Lynch, newly appointed as attorney general to succeed Stanley Mosk after Mosk was nominated for the state Supreme Court, concluded that the initiative violated U.S. constitutional standards.

As in the Proposition 8 case, private lawyers representing Proposition 14’s sponsors were left to defend the measure.

In overturning Proposition 14, the court ruled it violated federally guaranteed rights of equal protection found in the 14th Amendment to the U.S. Constitution. A year later, the U.S. Supreme Court upheld the ruling.

In legal briefs filed in the current case, Proposition 8 opponents contend that if the California Supreme Court had treated Proposition 14 as an amendment deregulating property law - and not as a revision - “this state would surely have seen more constitutional initiatives removing state protections from racial minorities.”

But Andrew Pugno, an attorney for the Yes on 8 campaign, argues that the two cases are different. Moreover, he notes, there is no federal right to same-sex marriage.

Pugno said gay-rights lawyers are resorting to the revision argument because they want to keep the case out of the federal court system, fearing it could reach the U.S. Supreme Court.

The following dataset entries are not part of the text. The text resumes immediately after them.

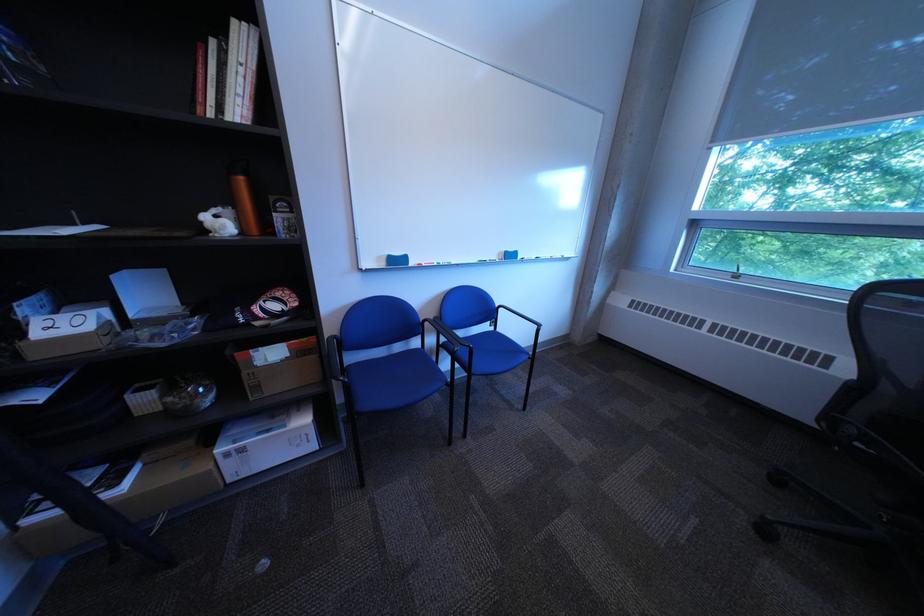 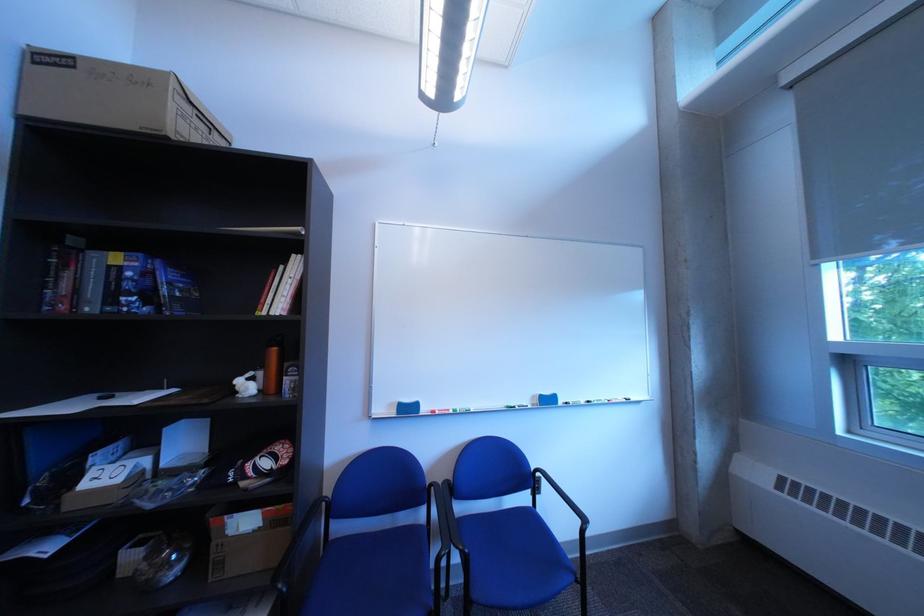 Find the pixel in the second image that matches pixel 394 260 in the first image.

(406, 407) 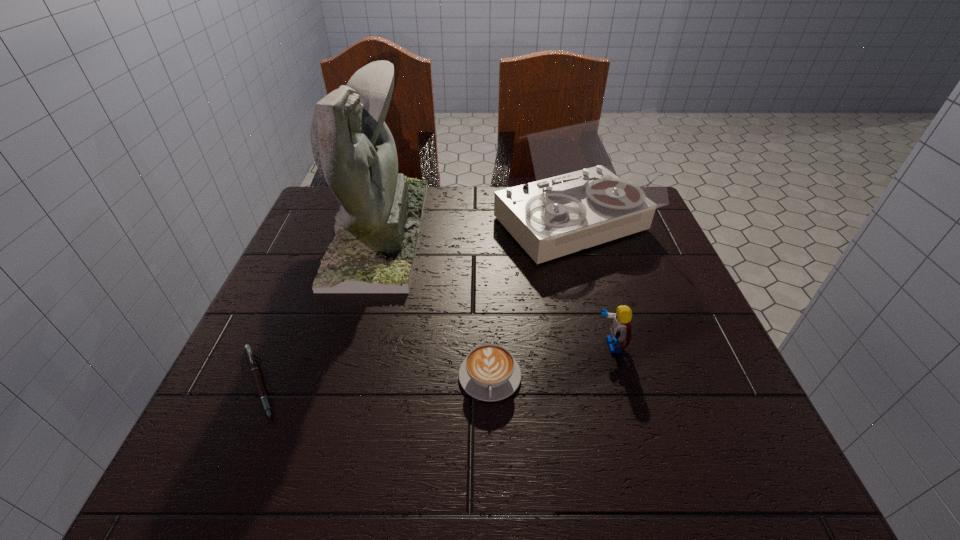 The image size is (960, 540). In order to click on sculpture in this screenshot , I will do `click(377, 227)`.

Where is `the second tallest object`? The image size is (960, 540). the second tallest object is located at coordinates (597, 181).

Locate an element on the screen. the third shortest object is located at coordinates (621, 327).

The height and width of the screenshot is (540, 960). Find the location of `the fourth tallest object`. the fourth tallest object is located at coordinates tap(489, 372).

Find the location of `the shortest object`. the shortest object is located at coordinates (250, 356).

At what (x,y) coordinates should I click in order to perform the action: click on free space located 0.250m on the base of the sculpture. Please return your answer as a coordinate pair (x, y). Looking at the image, I should click on (517, 231).

Identify the location of free space located 0.170m on the left of the record player. tap(428, 227).

Find the location of `vacant space located 0.100m on the front-facing side of the Lego`. vacant space located 0.100m on the front-facing side of the Lego is located at coordinates (546, 346).

This screenshot has height=540, width=960. I want to click on vacant position located on the front-facing side of the Lego, so click(x=484, y=346).

Find the location of a particular element. This screenshot has width=960, height=540. vacant space located on the front-facing side of the Lego is located at coordinates (571, 346). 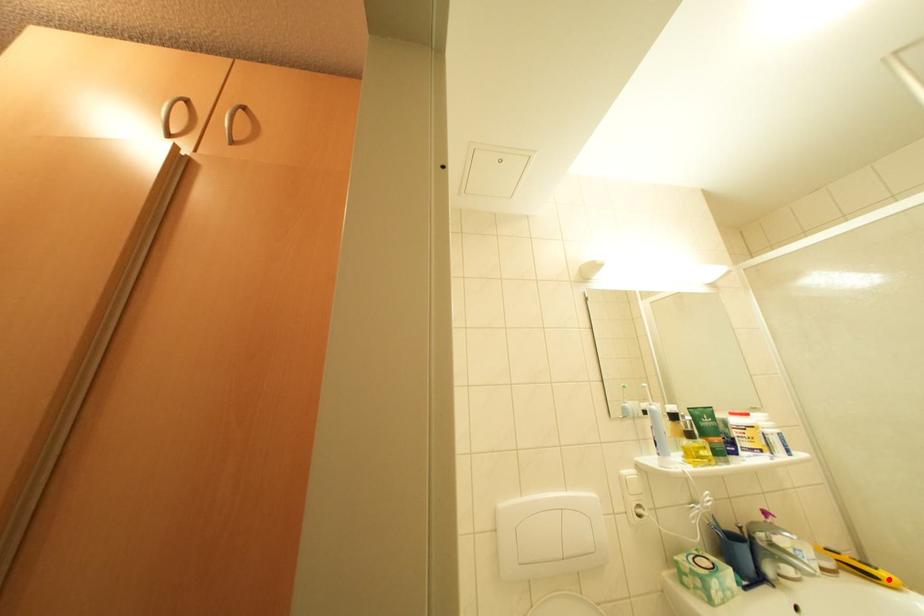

“Strategically, they can afford to lose this battle on a state-by-state basis, but they do not want to risk losing in federal court because losing there would be a nationwide loss,” Pugno said.

Jenny Pizer, senior counsel for Lambda Legal, one of the gay-rights groups involved in the case, said the federal issue has not been raised in the case because “this litigation is about California’s rules.”

“California’s Supreme Court has the final responsibility to enforce California’s own rules,” Pizer said. “The proponents of Prop. 8 have ignored California’s rules and hope that California’s Supreme Court will ignore them, too.”

Stephen Barnett, professor emeritus at the University of California Berkeley’s Boalt Hall School of Law, said opponents of Proposition 14 had a stronger case.

“The Rumford Act was a traditional race-discrimination case,” Barnett said. “The issue here is about same-sex marriage, which the federal government does not recognize.”

Proposition 14 played out in the 1966 governor’s race.

William Penn Patrick, who would lose the GOP nomination to Reagan, charged that Pat Brown’s “handpicked Supreme Court” had ignored the will of 4.5million voters.

Reagan promised during the campaign that he would repeal the Rumford Act, Lou Cannon wrote in his 2005 book, “Governor Reagan: His Rise to Power.”

But as the federal government stepped up its enforcement of civil rights laws, support waned for rolling back the clock.

Two years later, at a news conference in 1968, Reagan vowed to veto any legislative attempt to repeal Rumford and said he would oppose any ballot initiative to eliminate it, according to Cannon.

Granberg, who spent his entire 34-year legal career in the attorney general’s office before retiring in 1995 to a 30-acre ranch in El Dorado County, said the equal-protection clause in the U.S. Constitution caused Proposition 14’s demise.

“You had to have a federal issue to get into the U.S. Supreme Court,” he said. “That’s not the case with Proposition 8.”